**Exercise description:** Pictures are to be left out, and only the lines below starting at the one with "John can't stay alone for the whole day it" and ending at the one with "winning strike vs Brøndby" are to be reproduced, each exactly, both ends included.

**Provided material:**
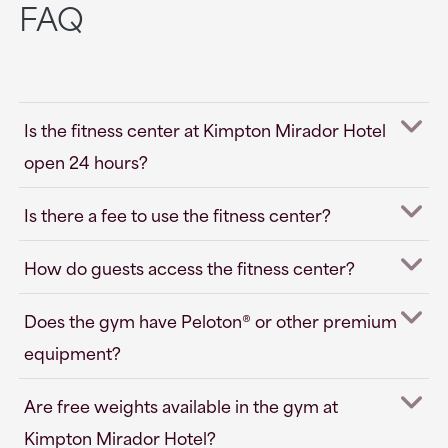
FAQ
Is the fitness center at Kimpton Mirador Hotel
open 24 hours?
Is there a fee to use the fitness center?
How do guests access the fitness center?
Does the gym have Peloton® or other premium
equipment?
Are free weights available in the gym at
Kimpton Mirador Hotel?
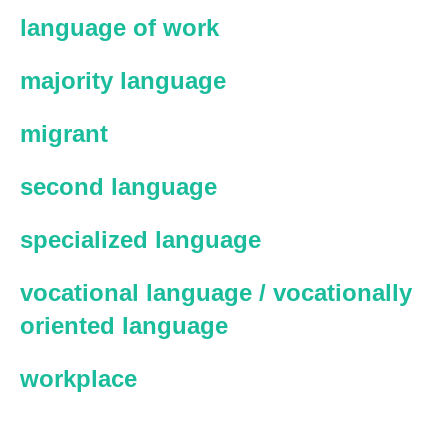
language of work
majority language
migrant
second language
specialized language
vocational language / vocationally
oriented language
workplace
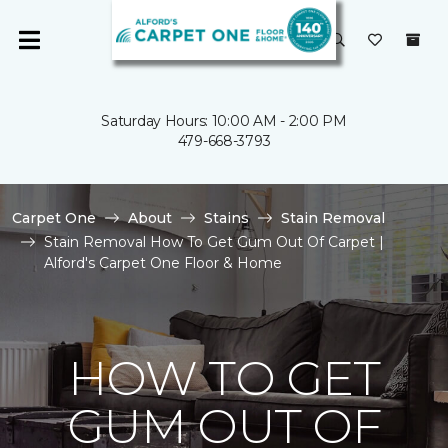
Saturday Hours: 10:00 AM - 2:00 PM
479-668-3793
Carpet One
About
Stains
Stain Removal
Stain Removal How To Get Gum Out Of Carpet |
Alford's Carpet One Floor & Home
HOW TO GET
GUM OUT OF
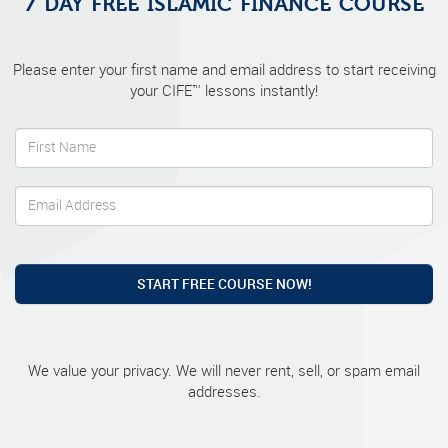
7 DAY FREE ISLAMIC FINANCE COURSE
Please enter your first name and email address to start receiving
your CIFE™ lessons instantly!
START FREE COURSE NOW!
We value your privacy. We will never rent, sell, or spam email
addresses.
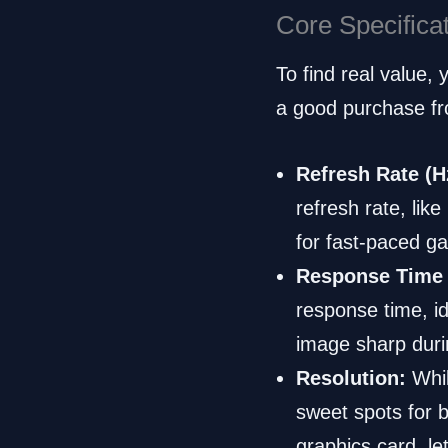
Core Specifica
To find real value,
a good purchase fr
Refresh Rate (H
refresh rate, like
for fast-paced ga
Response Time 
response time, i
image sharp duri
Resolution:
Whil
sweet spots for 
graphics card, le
==
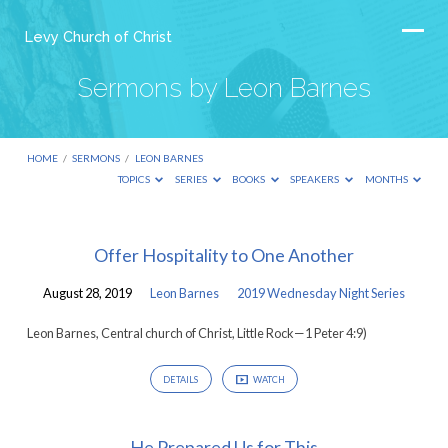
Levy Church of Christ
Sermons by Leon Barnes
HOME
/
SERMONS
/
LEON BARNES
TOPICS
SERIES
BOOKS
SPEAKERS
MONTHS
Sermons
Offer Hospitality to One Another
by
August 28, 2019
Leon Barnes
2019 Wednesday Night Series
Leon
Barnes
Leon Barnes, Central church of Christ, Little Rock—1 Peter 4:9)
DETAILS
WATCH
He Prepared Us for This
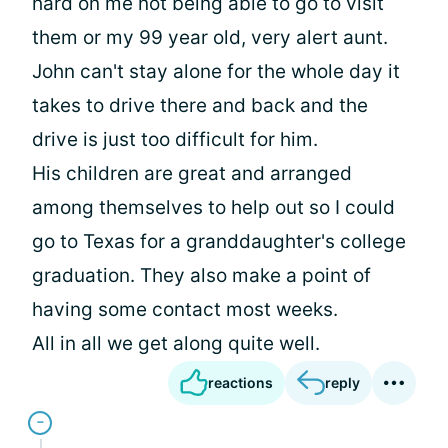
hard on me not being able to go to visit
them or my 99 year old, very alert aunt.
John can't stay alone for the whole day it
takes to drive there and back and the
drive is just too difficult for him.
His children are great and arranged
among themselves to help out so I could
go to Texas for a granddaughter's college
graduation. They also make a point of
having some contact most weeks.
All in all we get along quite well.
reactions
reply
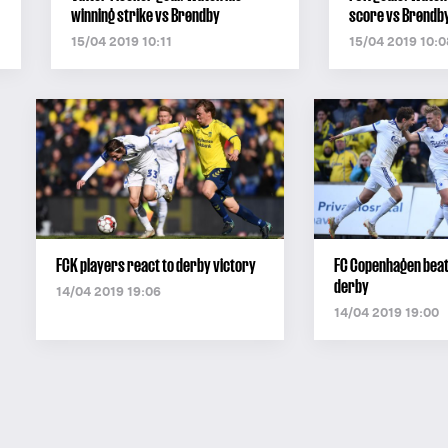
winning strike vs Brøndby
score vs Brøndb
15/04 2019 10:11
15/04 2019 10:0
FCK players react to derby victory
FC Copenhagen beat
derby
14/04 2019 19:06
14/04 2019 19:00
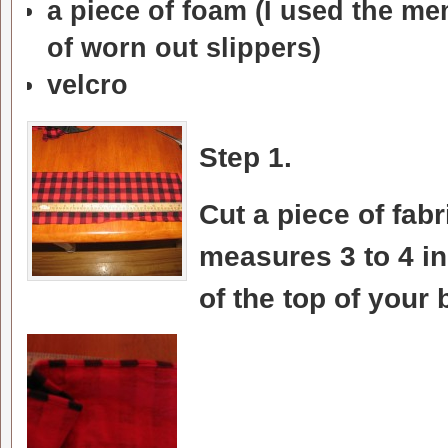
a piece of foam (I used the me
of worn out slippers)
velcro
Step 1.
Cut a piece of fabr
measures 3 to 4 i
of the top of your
--
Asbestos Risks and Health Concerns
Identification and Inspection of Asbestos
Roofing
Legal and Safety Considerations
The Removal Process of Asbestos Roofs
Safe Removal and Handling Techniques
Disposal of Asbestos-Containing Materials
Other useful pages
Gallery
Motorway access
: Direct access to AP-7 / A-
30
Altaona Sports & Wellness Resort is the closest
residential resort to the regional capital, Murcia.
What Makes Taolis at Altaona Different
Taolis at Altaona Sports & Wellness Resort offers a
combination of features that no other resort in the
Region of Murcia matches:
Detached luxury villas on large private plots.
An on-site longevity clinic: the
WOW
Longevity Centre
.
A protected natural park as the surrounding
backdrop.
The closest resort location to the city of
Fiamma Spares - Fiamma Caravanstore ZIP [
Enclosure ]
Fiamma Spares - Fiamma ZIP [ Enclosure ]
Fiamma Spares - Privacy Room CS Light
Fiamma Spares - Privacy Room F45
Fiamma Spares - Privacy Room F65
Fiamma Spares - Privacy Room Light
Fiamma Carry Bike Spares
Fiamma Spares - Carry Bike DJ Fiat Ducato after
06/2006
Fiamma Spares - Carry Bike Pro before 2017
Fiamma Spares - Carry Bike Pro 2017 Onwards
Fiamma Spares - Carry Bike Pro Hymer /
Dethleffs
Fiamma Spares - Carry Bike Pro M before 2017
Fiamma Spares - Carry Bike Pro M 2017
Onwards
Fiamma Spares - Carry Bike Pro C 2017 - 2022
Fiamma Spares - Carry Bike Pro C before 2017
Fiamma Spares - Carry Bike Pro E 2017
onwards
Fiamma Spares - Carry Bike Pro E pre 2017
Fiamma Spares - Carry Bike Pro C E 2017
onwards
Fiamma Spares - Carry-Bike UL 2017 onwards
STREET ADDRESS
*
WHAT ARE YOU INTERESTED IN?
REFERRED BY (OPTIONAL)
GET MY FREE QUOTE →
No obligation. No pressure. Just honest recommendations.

**Response to the task:**
John can't stay alone for the whole day it
takes to drive there and back and the
drive is just too difficult for him.
His children are great and arranged
among themselves to help out so I could
go to Texas for a granddaughter's college
graduation. They also make a point of
having some contact most weeks.
All in all we get along quite well.
reactions
reply
winning strike vs Brøndby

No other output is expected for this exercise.